Global consolidation of the gold mining sector (to the point where the top 10 miners control 62 per cent of the West's gold production) has provided further support for the gold price, but reduced the numbers, and quality, of locally listed miners.

A Macquarie Equities resources analyst, Frank van Rooyen, says investors have to be selective because some gold miners have more hedging in place and hence offer less leverage to the gold price. Of the major miners, van Rooyen says Lihir Gold has less hedging than its peers; it is a very liquid stock and its Papua New Guinea gold mine has a US dollar cost base. Even so, he prefers Newcrest Mining among the bigger miners and Kingsgate Consolidated - its major mine is in Thailand - among the mid caps.

Van Rooyen says Newcrest has the strongest organic growth prospects of the local miners. When its new Telfer mine comes online in 18 months, it will boost the company's gold production by 1 million ounces, to 1.7 million ounces a year.

Newcrest's share price has also been supported by takeover speculation, since it is one of the few large targets remaining. Last week Newcrest traded at $7.86 compared with its 12-month low of $5.50.

However, a UBS resource analyst, Shaun Giacomo, says Newcrest may be too expensive to swallow for even the rich North American miners such as Barrack and Newmont, because of its large debt and high levels of hedging. "At the current share price they can afford to be patient," he says.

Giacomo prefers Lihir because it has lower levels of debt, a strong balance sheet, a good asset in PNG and not much hedging.

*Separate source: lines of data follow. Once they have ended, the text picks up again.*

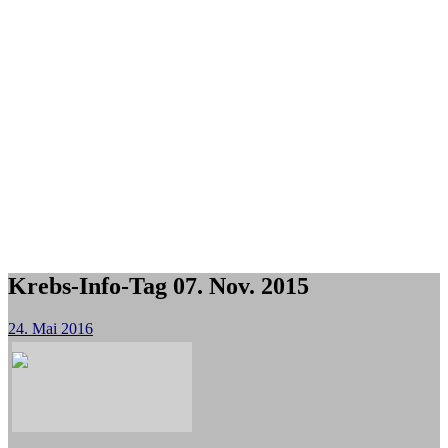
Krebs-Info-Tag 07. Nov. 2015
24. Mai 2016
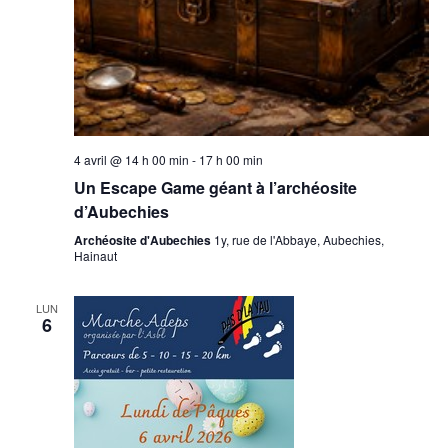
4 avril @ 14 h 00 min
-
17 h 00 min
Un Escape Game géant à l’archéosite
d’Aubechies
Archéosite d'Aubechies
1y, rue de l'Abbaye, Aubechies,
Hainaut
LUN
6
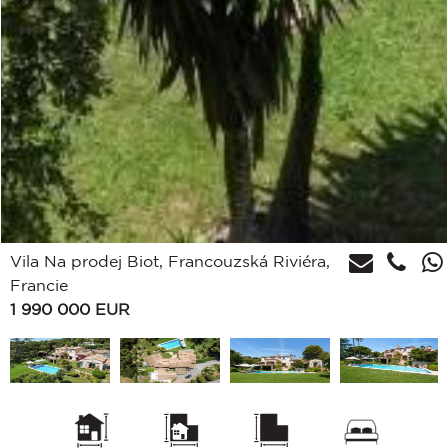
Vila Na prodej Biot, Francouzská Riviéra,
Francie
1 990 000
EUR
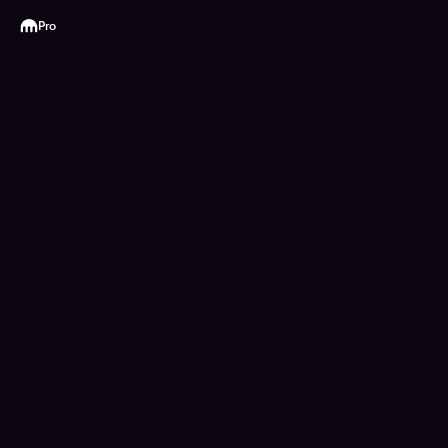
Kraken
Pro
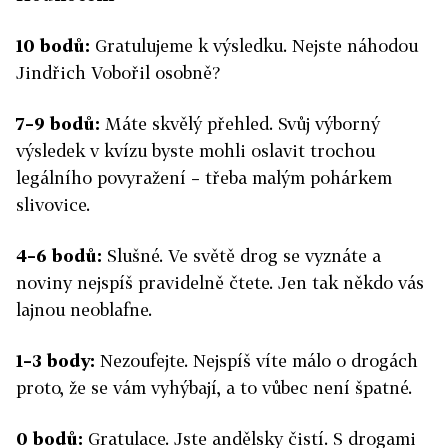
10 bodů:
Gratulujeme k výsledku. Nejste náhodou
Jindřich Vobořil osobně?
7–9 bodů:
Máte skvělý přehled. Svůj výborný
výsledek v kvízu byste mohli oslavit trochou
legálního povyražení – třeba malým pohárkem
slivovice.
4–6 bodů:
Slušné. Ve světě drog se vyznáte a
noviny nejspíš pravidelně čtete. Jen tak někdo vás
lajnou neoblafne.
1–3 body:
Nezoufejte. Nejspíš víte málo o drogách
proto, že se vám vyhýbají, a to vůbec není špatné.
0 bodů:
Gratulace. Jste andělsky čistí. S drogami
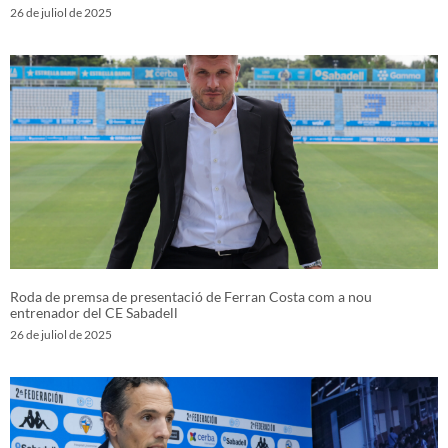
26 de juliol de 2025
Roda de premsa de presentació de Ferran Costa com a nou
entrenador del CE Sabadell
26 de juliol de 2025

If the vagaries of the gold mining industry are all too much, the Australian stock Exchange (ASX) recently launched an easier way to gain exposure to physical gold.

Gold Bullion Securities, or GOLD, entitle buyers to one tenth of an ounce of gold bullion at roughly one tenth the spot price for gold converted into Australian dollars.

The underlying gold is held in trust for investors, obviating the need to take delivery of gold bars or coins and then find someone to store and insure it. A small management fee is deducted from the value of GOLD shares each month to cover storage and handling.

GOLD shares can be traded on the ASX but shareholders can take delivery of their gold bullion or sell it for cash if they prefer.